According to the camera of the first embodiment described above, the following operational effects can be obtained.
(1) Each time the CPU 130a inputs a distance signal that is output in response to the operation of the distance ring 207 of the attached photographic lens, the CPU 130a resets the set time of the timer 130d and represents the focus state displayed on the LCD 114. The display time of the display form (focus aid mark MK) is extended. Accordingly, even when the operation unit 121 is not operated, when it is detected that the user has performed the focus adjustment operation of the photographing lens, the time for setting the power saving state is extended, and the detection of the focus adjustment state and Since the display of the focus aid mark MK can be continued, the operability during manual focus adjustment is improved.

(2) The CPU 130a changes the set time of the timer 130d based on the values of the variable V1 and the variable V2 stored in the RAM 130f, that is, whether or not communication with the attached photographic lens can be established and the distance information valid data.
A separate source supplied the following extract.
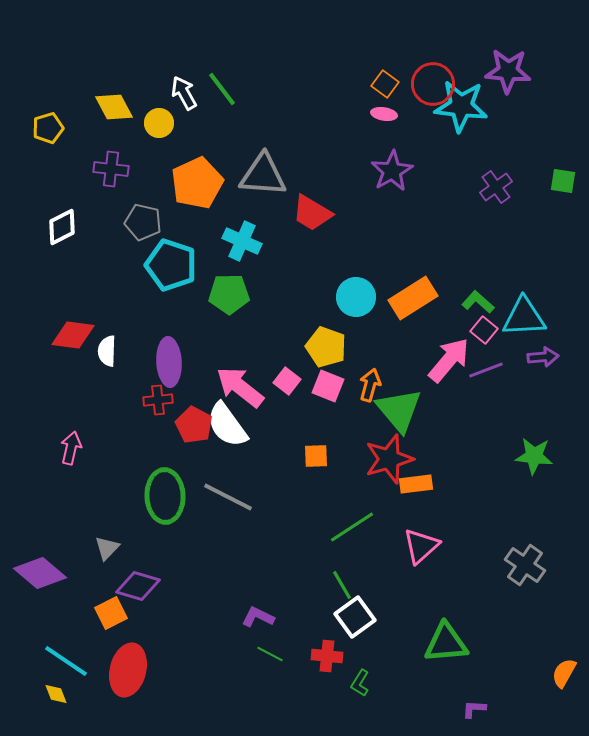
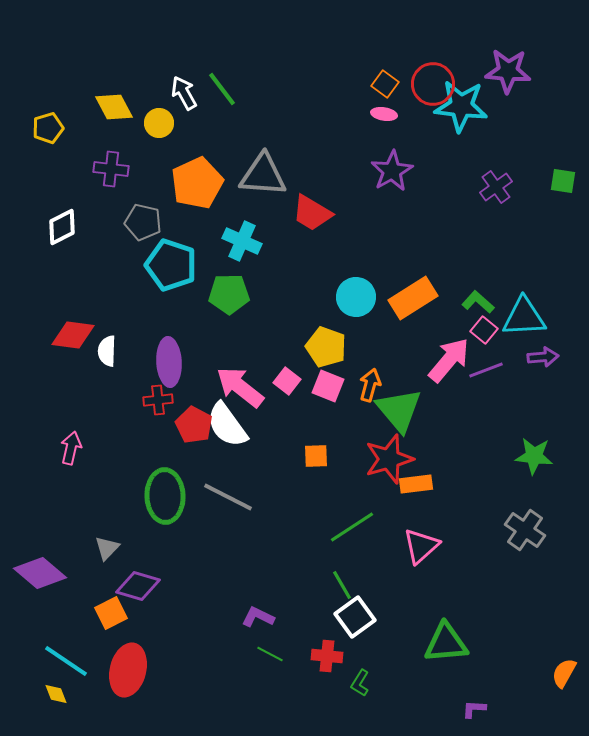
gray cross at (525, 565): moved 35 px up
I did it. In this case, the setting time of the timer 130d when the photographing lenses L3 to L4 are attached is set longer than that when the photographing lenses L1 and L2 are attached. Accordingly, even when distance information is not input from the photographic lens as in the photographic lenses L3 to L4, the time until the power saving state is set becomes long. It is possible to prevent the operability at the time of focus adjustment from being impaired.

-Second Embodiment-
A second embodiment of the camera according to the present invention will be described with reference to FIGS. 2 and 7 to 8. In the following description, the same components as those in the first embodiment are denoted by the same reference numerals, and different points will be mainly described. Points that are not particularly described are the same as those in the first embodiment. This embodiment differs from the first embodiment in that a lens driving mechanism is provided in the body 100 of the camera 1.
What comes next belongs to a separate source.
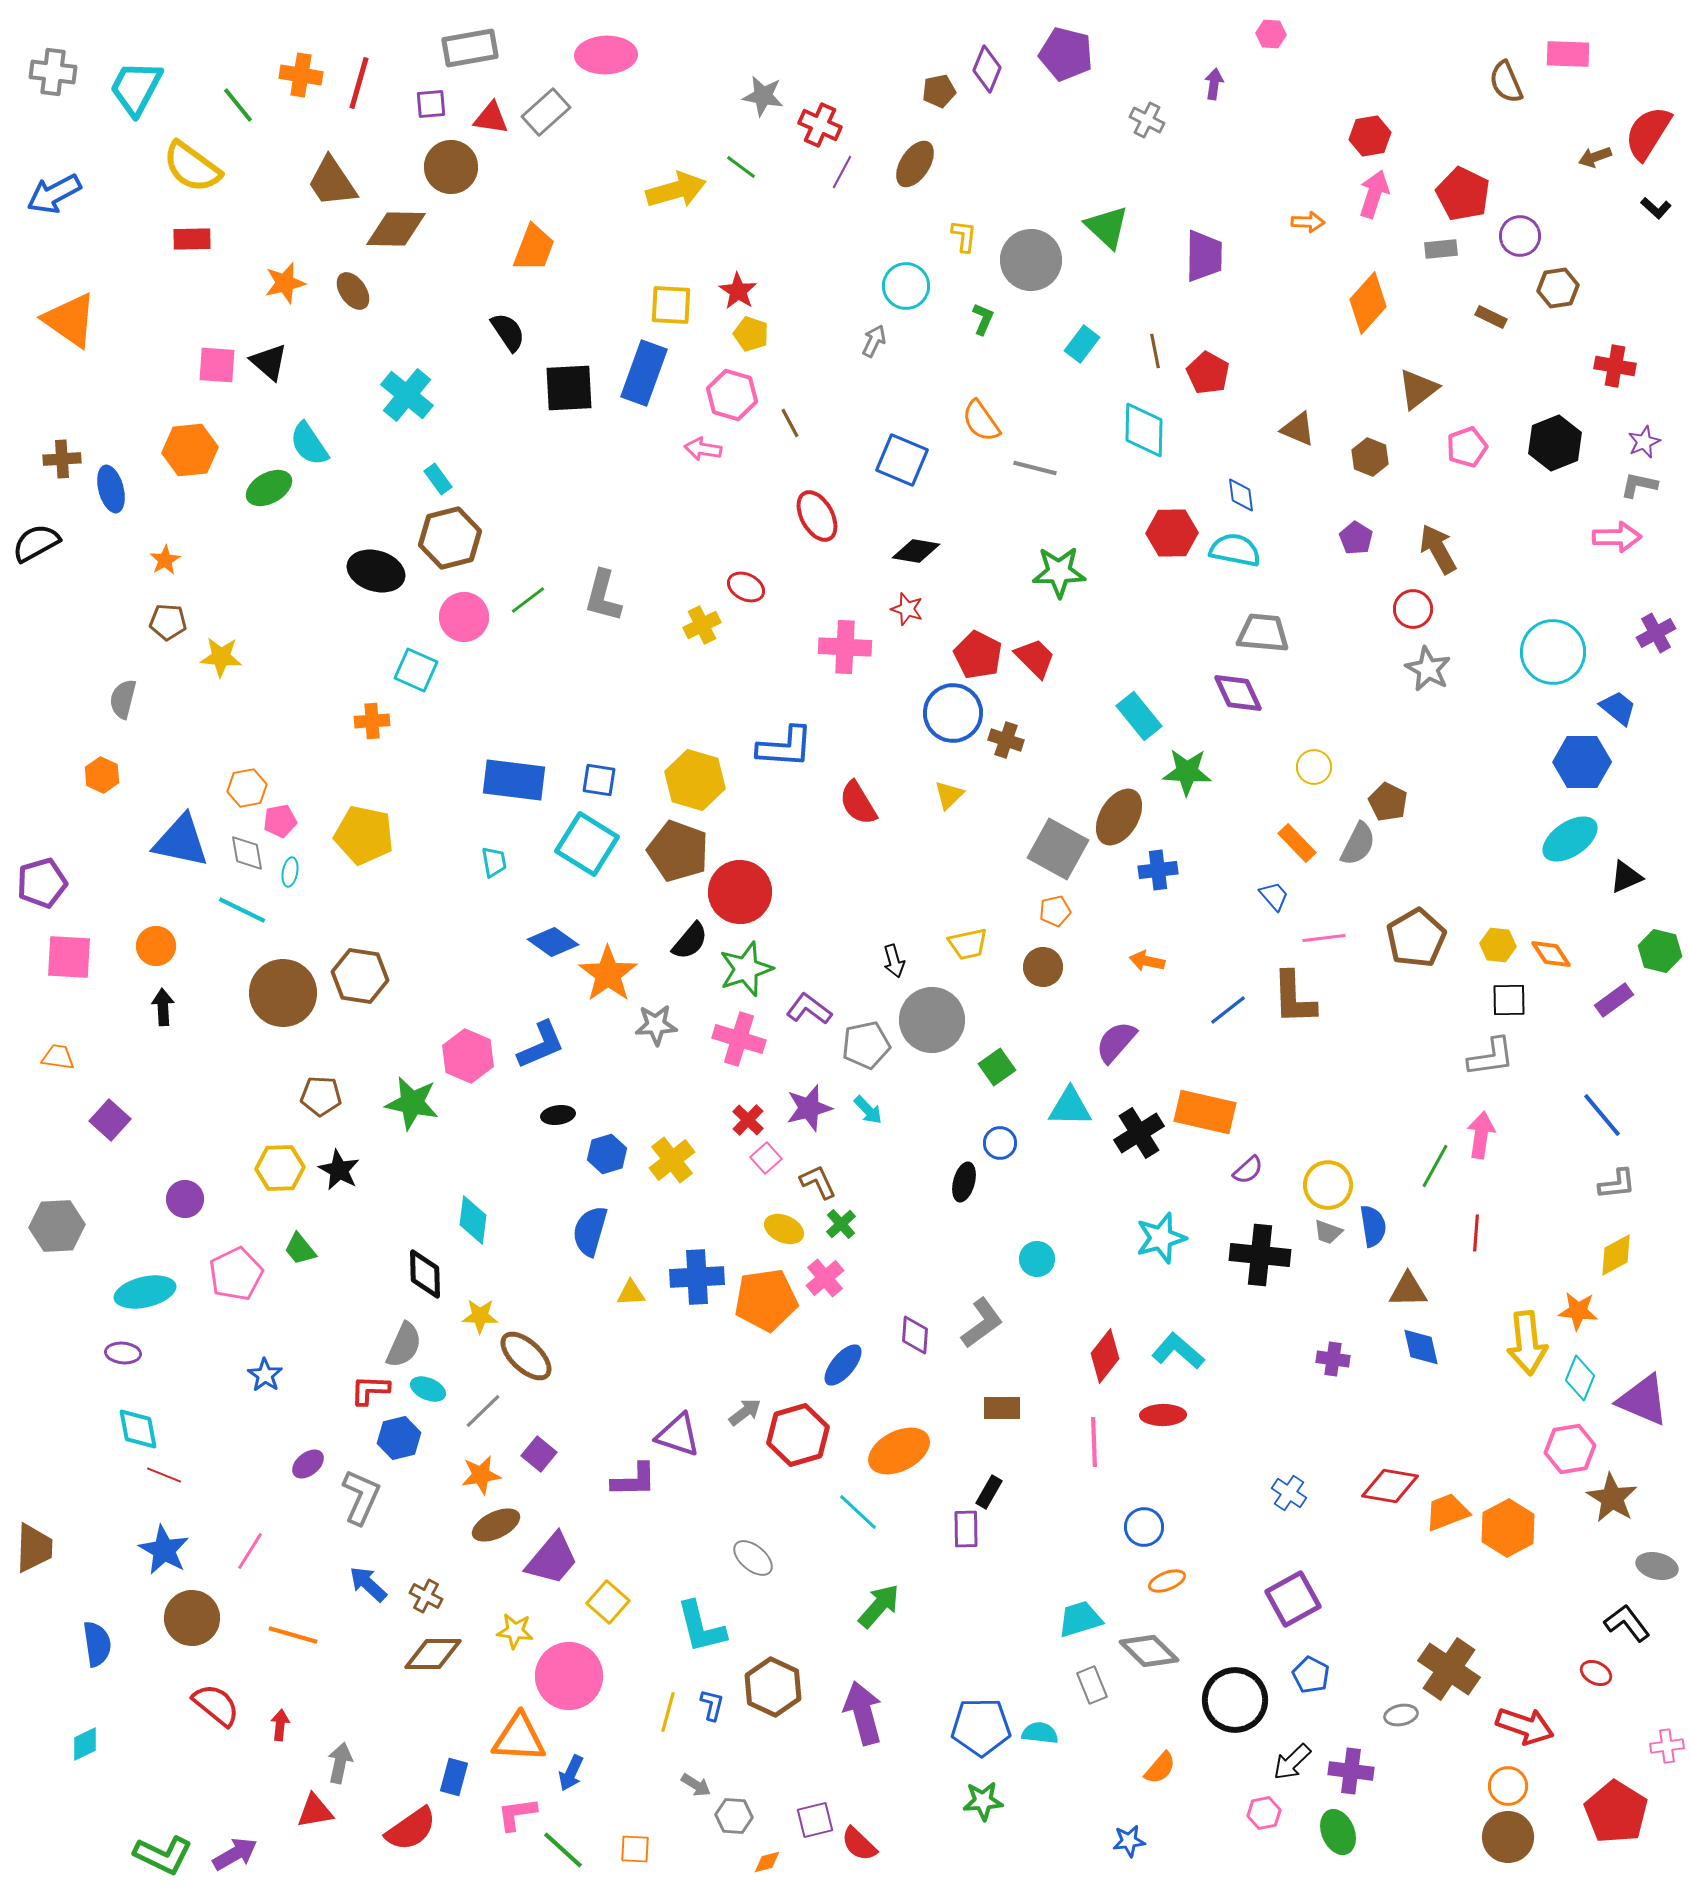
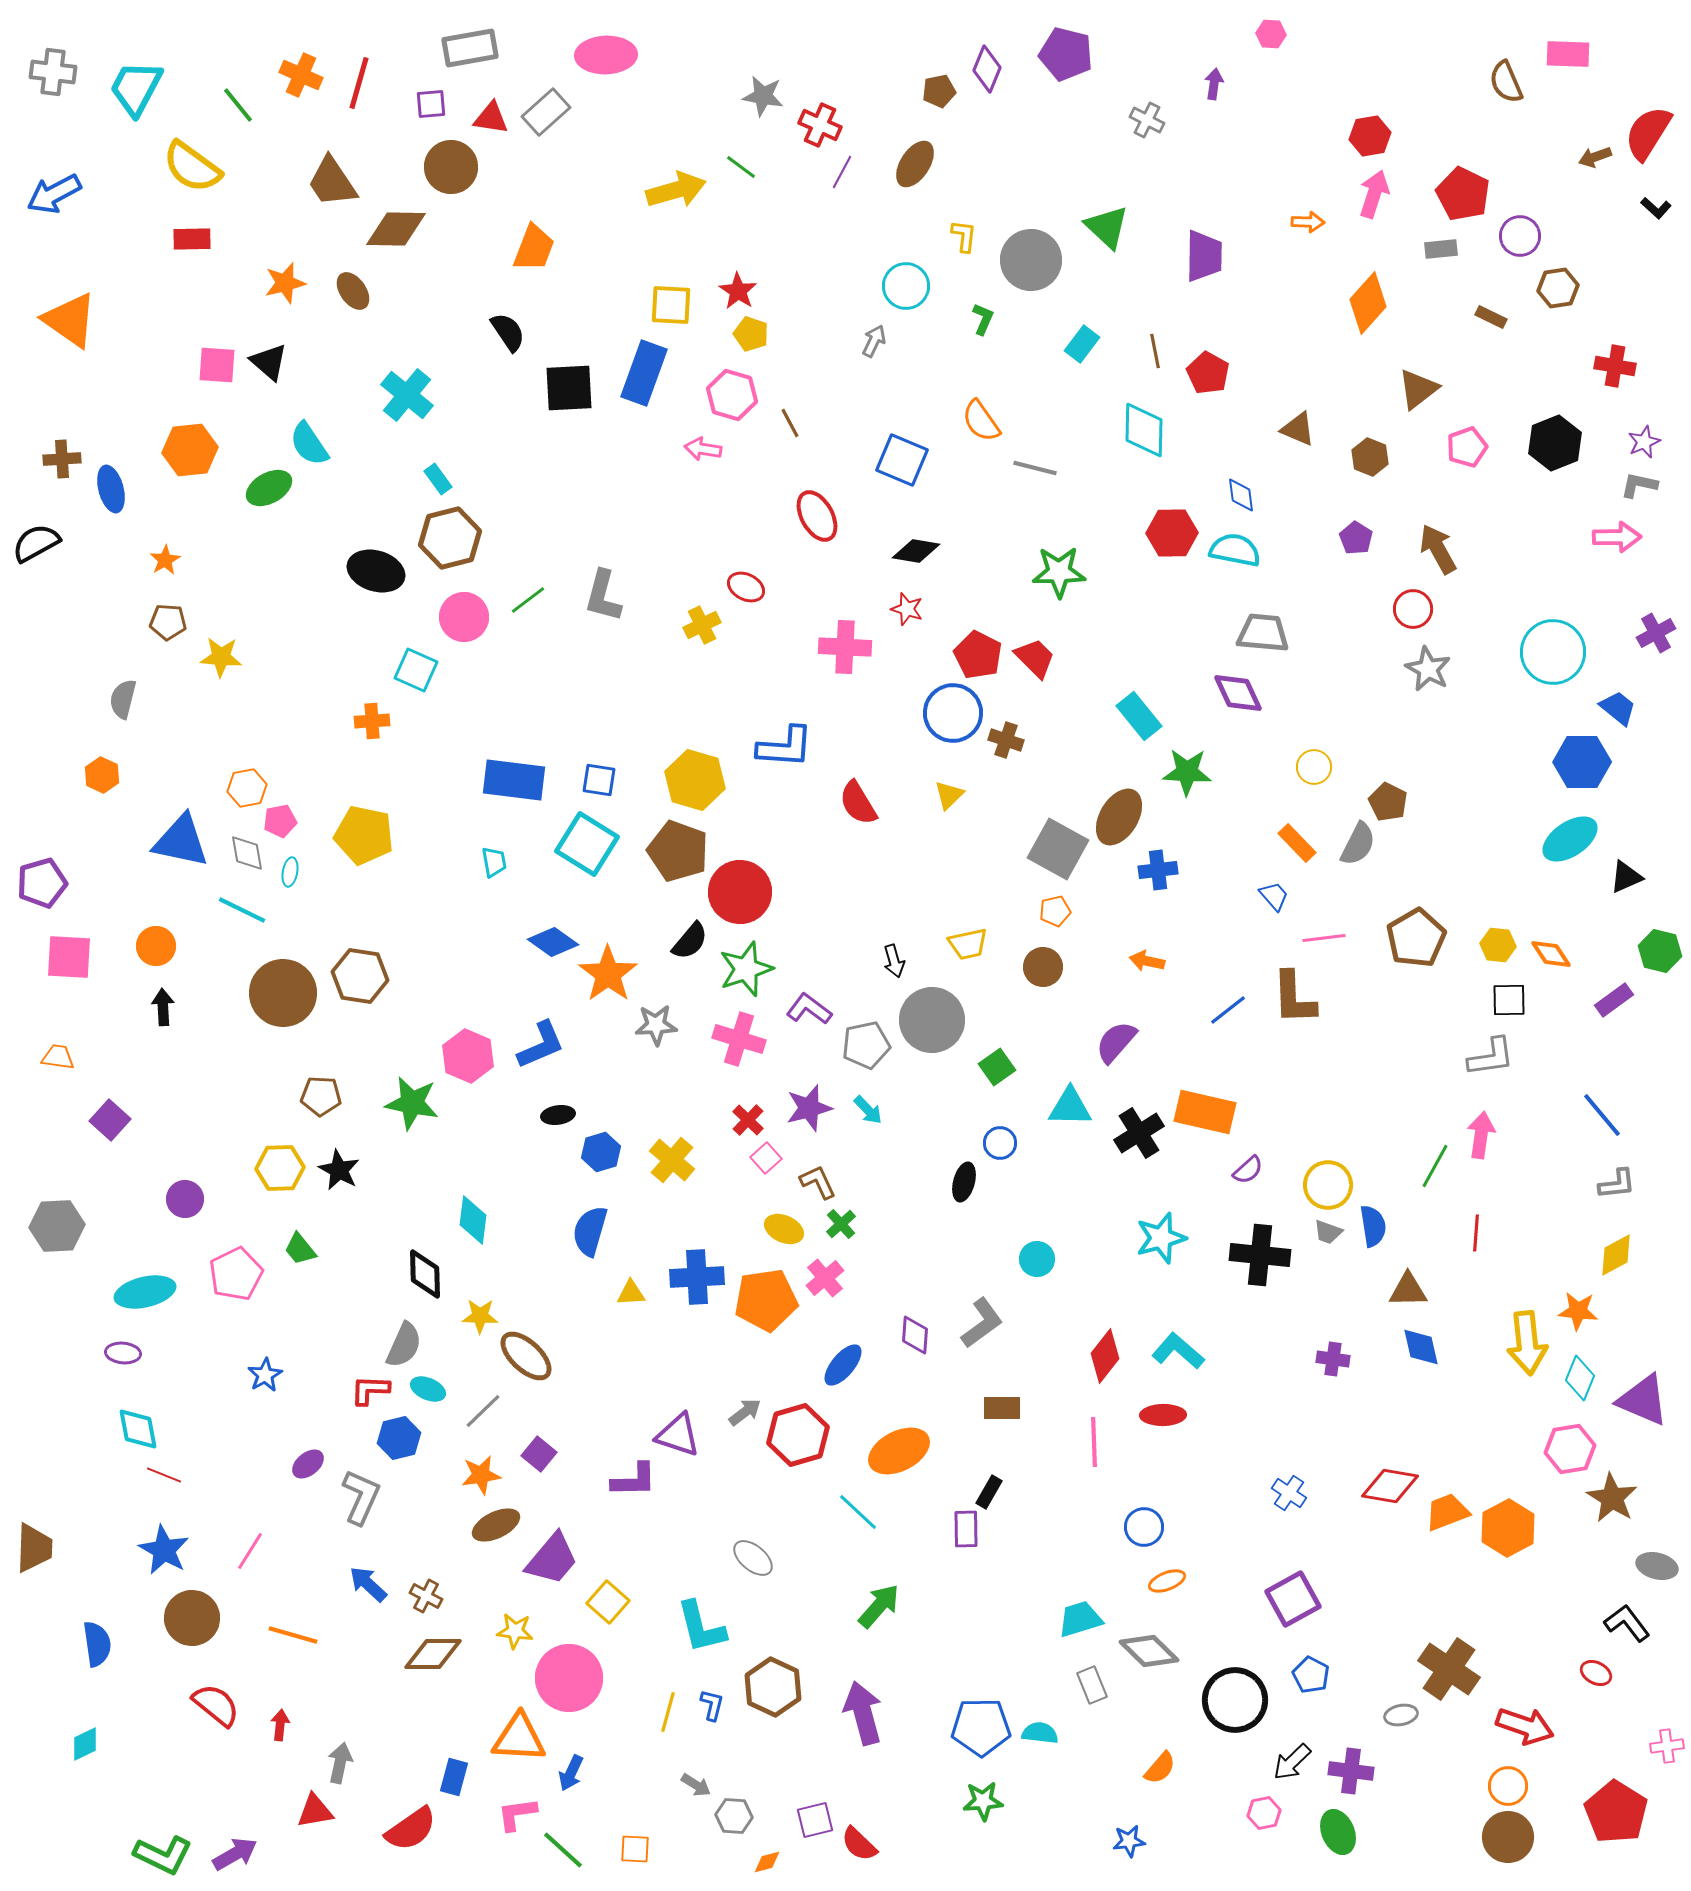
orange cross at (301, 75): rotated 15 degrees clockwise
blue hexagon at (607, 1154): moved 6 px left, 2 px up
yellow cross at (672, 1160): rotated 12 degrees counterclockwise
blue star at (265, 1375): rotated 8 degrees clockwise
pink circle at (569, 1676): moved 2 px down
  As shown in the block diagram of the control system of the camera 1 and the photographing lens L1 in FIG. 7, the body 100 is provided with a lens driving mechanism 150. The lens driving mechanism 150 drives the lens group 200a connected by coupling or the like (not shown) based on the movement amount calculated from the defocus amount in the camera control circuit 112. As a result, the lens group 200a included in the photographing lenses L2 and L3 shown in FIGS. 2B and 2C can be moved by the control on the camera 1 side or the operation of the distance ring 207 by the user.
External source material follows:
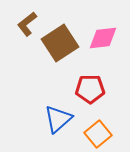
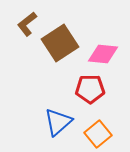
pink diamond: moved 16 px down; rotated 12 degrees clockwise
blue triangle: moved 3 px down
  The power saving state setting process and the focus aid mark MK display process will be described with reference to the flowchart shown in FIG. The processing of FIG. 8 is performed by executing a program by the CPU 130a of the camera control microcomputer 130. This program is stored in the ROM 130e and activated when the power is turned on.

  Each process from step S300 (LCD display) to step S382 (LCD display) performs the same process as each process from step S100 (LCD display) to step S182 (LCD display) in FIG. When the distance information valid data is not received, a negative determination is made in step S350 and the process proceeds to step S360, where it is determined whether or not the autofocus mode is set by operating the operation unit 121. If the autofocus mode is set, an affirmative determination is made in step S390 and the process proceeds to step S400. In step S400, similarly to step S360, the set time of the timer 130d is set to 4.0 seconds, that is, the variable T1 of the timer register is set to 2, and the process proceeds to step S420.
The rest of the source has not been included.